With pragmatism and compromise. Here is the fundamental insight: Reasonable people disagree about whether or not abortion should be illegal; but no reasonable person thinks that abortion is a good thing.

Reasonable people disagree about how readily guns should be available and what the requirements for purchase ought to be; but no reasonable person wants guns to fall into the hands of criminals or those who are dangerously mentally ill.

There are plenty of other social issues: drug policy, stem cell research, flag burning, the death penalty, and so on. In time, the Centrist Party will have to wrestle with them all. For now, abortion and guns will do a fine job of illustrating how the Centrist Party can bring people together on issues that normally drive them apart. The key to diffusing these ideologically charged social issues is refocusing them on two more pragmatic questions: 1) What is the real harm to society associated with this activity? 2) How can we minimize that harm? The answers to those questions will dictate Centrist policy. Is that going to make everybody happy? Of course not. But the purpose of the Centrist Party is not to make everybody happy, particularly the political poles. The purpose of the Centrist Party is to craft an agenda that a large swathe of underrepresented moderate American voters can get behind. On the major social issues, that’s entirely possible.

Let me pause to note that there is one prominent issue missing from that introduction: gay marriage. The Centrist Party must support gay marriage for the simple reason that there is no legitimate reason to be against it. What is the potential harm to society associated with same-sex marriage? Answer: There is none. Marriage is a private contract between two consenting adults. It is the capstone to a loving relationship that also bestows significant legal rights. There must be some compelling harm that spills over to the rest of society if government is to stand in the way of this private behavior. But there is not. How might it be bad for society in general if two people of the same sex decide to enter into a legal relationship? As a former military officer once grumbled to me, “I don’t have to like it. I just don’t think it’s any of my business.” The notion that gay marriage somehow diminishes heterosexual marriage would be laugh-out-loud funny if it were not the most common rationalization for denying gay couples a basic right.

This is a position, by the way, that both liberals and small-government conservatives ought to agree on. Gay marriage promotes social justice (a traditional liberal objective) by granting new rights to a group that has historically been discriminated against. It also gets government out of the business of arbitrating private morality (a traditional conservative objective). Obviously there is a significant clash on this issue between traditional conservatives, who favor small government with a limited reach, and social conservatives, who are eager to have government police private behavior. This is only one of many areas in which the core constituencies of the Republican Party are fundamentally at odds with one another.

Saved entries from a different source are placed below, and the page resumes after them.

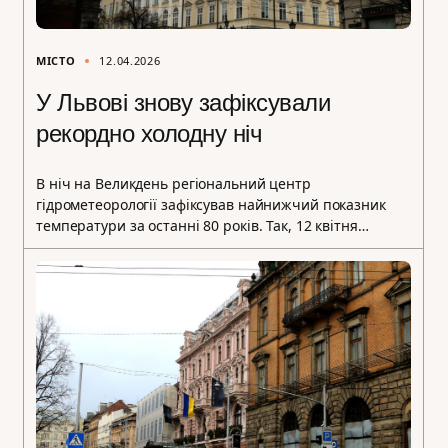
МІСТО
12.04.2026
У Львові знову зафіксували
рекордно холодну ніч
В ніч на Великдень регіональний центр
гідрометеорології зафіксував найнижчий показник
температури за останні 80 років. Так, 12 квітня…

For the Centrists, there is no need to compromise on this issue because there is no intellectually legitimate difference of opinion. As an aside, supporting gay marriage is also good politics in the long run. A Gallup poll conducted in 2011 found that for the first time a majority of Americans support gay marriage (53 percent), up from only 27 percent in 1996. In 20 years, this won’t be a mainstream issue. In a private conversation, a senior Gallup official said that he has never seen a social issue on which opinions have changed so quickly. Not only are attitudes changing fast, but young Americans are far more likely to support gay marriage than older Americans. The same Gallup poll found that 70 percent of 18 to 34 year olds support gay marriage, compared to only 39 percent of those 55 and older. Young people will get older; old people will die. Even if no single American changes his or her mind on this issue, the passage of time alone will lead to a steady change in overall public opinion, assuming young generations continue to be more comfortable with homosexuality than older generations.

Gay marriage is an anomaly among social issues in that the argument is so intellectually lopsided. Abortion and gun control, along with most social issues, involve legitimate ideological differences that are irreconcilable. Both sides have defensible views (as much as their opponents would like to pretend otherwise). Still, there is a political path forward.

Abortion

Let’s start with abortion. Anyone who has been in America for longer than six months is familiar with the competing narratives. If one believes that life begins at conception, then every abortion stops a beating heart. For those who view abortion as akin to murder, society has an obligation to protect the innocent unborn. The belief that life begins at conception is entirely defensible, and if one believes that, then of course abortion ought to be illegal — for the same reason that it is illegal to kill a two-year-old.

The obvious countervailing view is that society has no right to tell a woman what to do with her body. A developing fetus is inextricably linked to the woman carrying it; government ought not compel her to carry and deliver a baby against her will. If one believes that the rights of a pregnant woman trump those of her unborn baby, then abortion should be legal. This, too, is a defensible position.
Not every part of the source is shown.